ASSIGNED TASK: Lines with the word "política": copy all of them from the entries below.

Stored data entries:
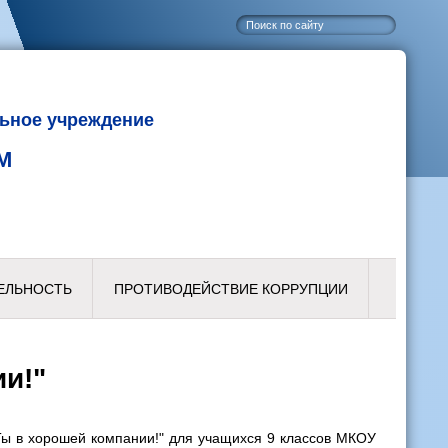
ьное учреждение
М
ЕЛЬНОСТЬ
ПРОТИВОДЕЙСТВИЕ КОРРУПЦИИ
и!"
Ты в хорошей компании!" для учащихся 9 классов МКОУ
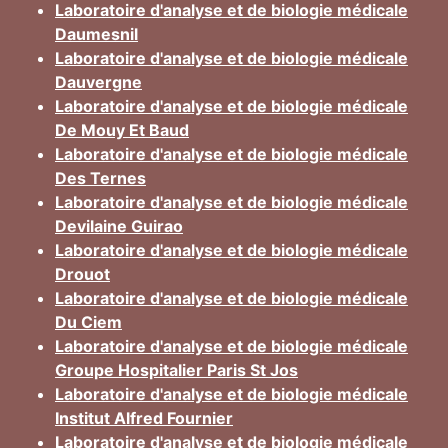
Laboratoire d'analyse et de biologie médicale
Daumesnil
Laboratoire d'analyse et de biologie médicale
Dauvergne
Laboratoire d'analyse et de biologie médicale
De Mouy Et Baud
Laboratoire d'analyse et de biologie médicale
Des Ternes
Laboratoire d'analyse et de biologie médicale
Devilaine Guirao
Laboratoire d'analyse et de biologie médicale
Drouot
Laboratoire d'analyse et de biologie médicale
Du Ciem
Laboratoire d'analyse et de biologie médicale
Groupe Hospitalier Paris St Jos
Laboratoire d'analyse et de biologie médicale
Institut Alfred Fournier
Laboratoire d'analyse et de biologie médicale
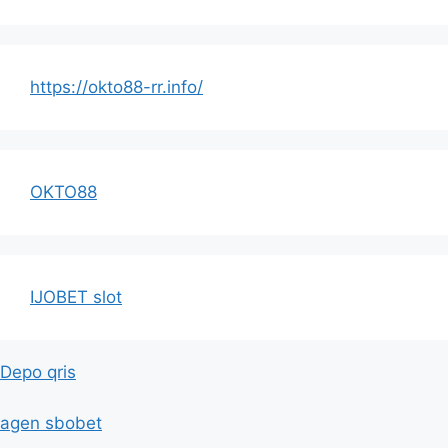
https://okto88-rr.info/
OKTO88
IJOBET slot
Depo qris
agen sbobet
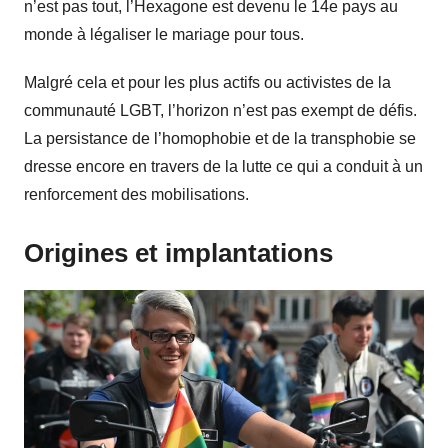
n’est pas tout, l’Hexagone est devenu le 14e pays au
monde à légaliser le mariage pour tous.
Malgré cela et pour les plus actifs ou activistes de la
communauté LGBT, l’horizon n’est pas exempt de défis.
La persistance de l’homophobie et de la transphobie se
dresse encore en travers de la lutte ce qui a conduit à un
renforcement des mobilisations.
Origines et implantations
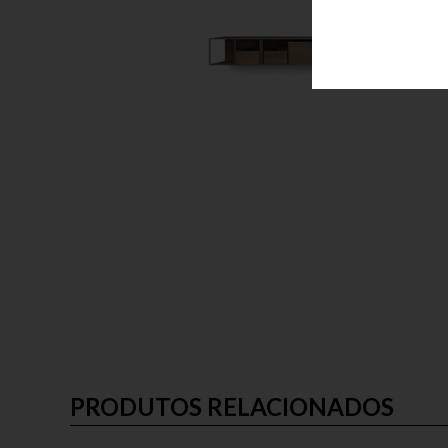
PRODUTOS RELACIONADOS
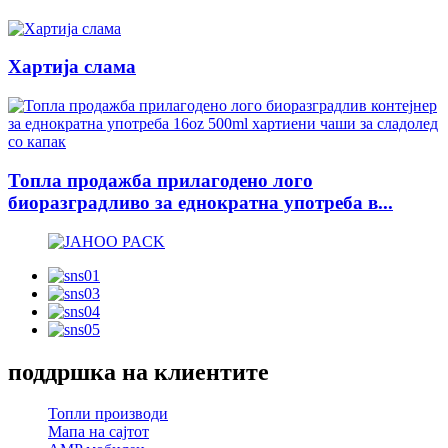
Хартија слама
Топла продажба прилагодено лого
биоразградливо за еднократна употреба в...
поддршка на клиентите
Топли производи
Мапа на сајтот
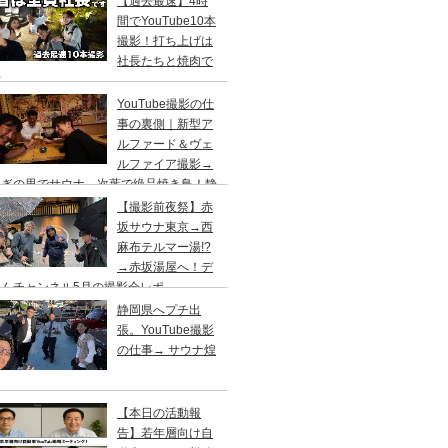
【過去最速】4時
間でYouTube10本
撮影！打ち上げは
社長たちと焼肉で
杯
YouTube撮影の仕
事の裏側｜新型ア
ルファード＆ヴェ
ルファイア撮影→
らぎの里でサウナ→次葉で絶品焼き鳥！静
出張
【撮影前夜祭】赤
坂サウナ東京→西
麻布テルマー湯!?
→赤坂湯屋へ！デ
くんチャンネル5月の撮影会レポ
静岡県へプチ出
張。YouTube撮影
の仕事→ サウナ煌
【本日の活動報
告】若年層向け自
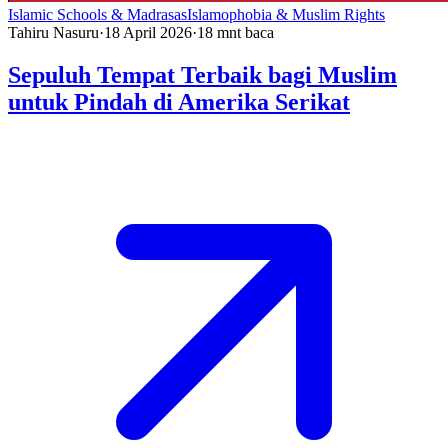
Islamic Schools & Madrasas
Islamophobia & Muslim Rights
Tahiru Nasuru
·
18 April 2026
·
18
mnt baca
Sepuluh Tempat Terbaik bagi Muslim
untuk Pindah di Amerika Serikat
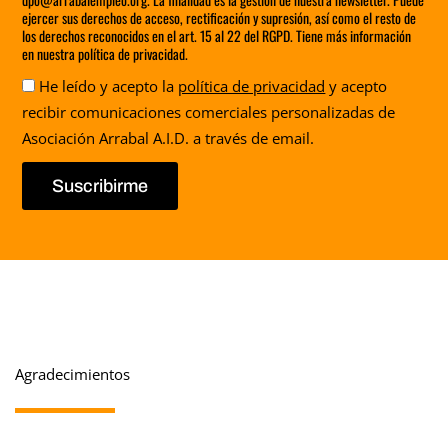
ejercer sus derechos de acceso, rectificación y supresión, así como el resto de
los derechos reconocidos en el art. 15 al 22 del RGPD. Tiene más información
en nuestra política de privacidad.
Aceptación
He leído y acepto la
política de privacidad
y acepto
recibir comunicaciones comerciales personalizadas de
Asociación Arrabal A.I.D. a través de email.
Suscribirme
Agradecimientos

TASK ANSWER:
en nuestra política de privacidad.
política de privacidad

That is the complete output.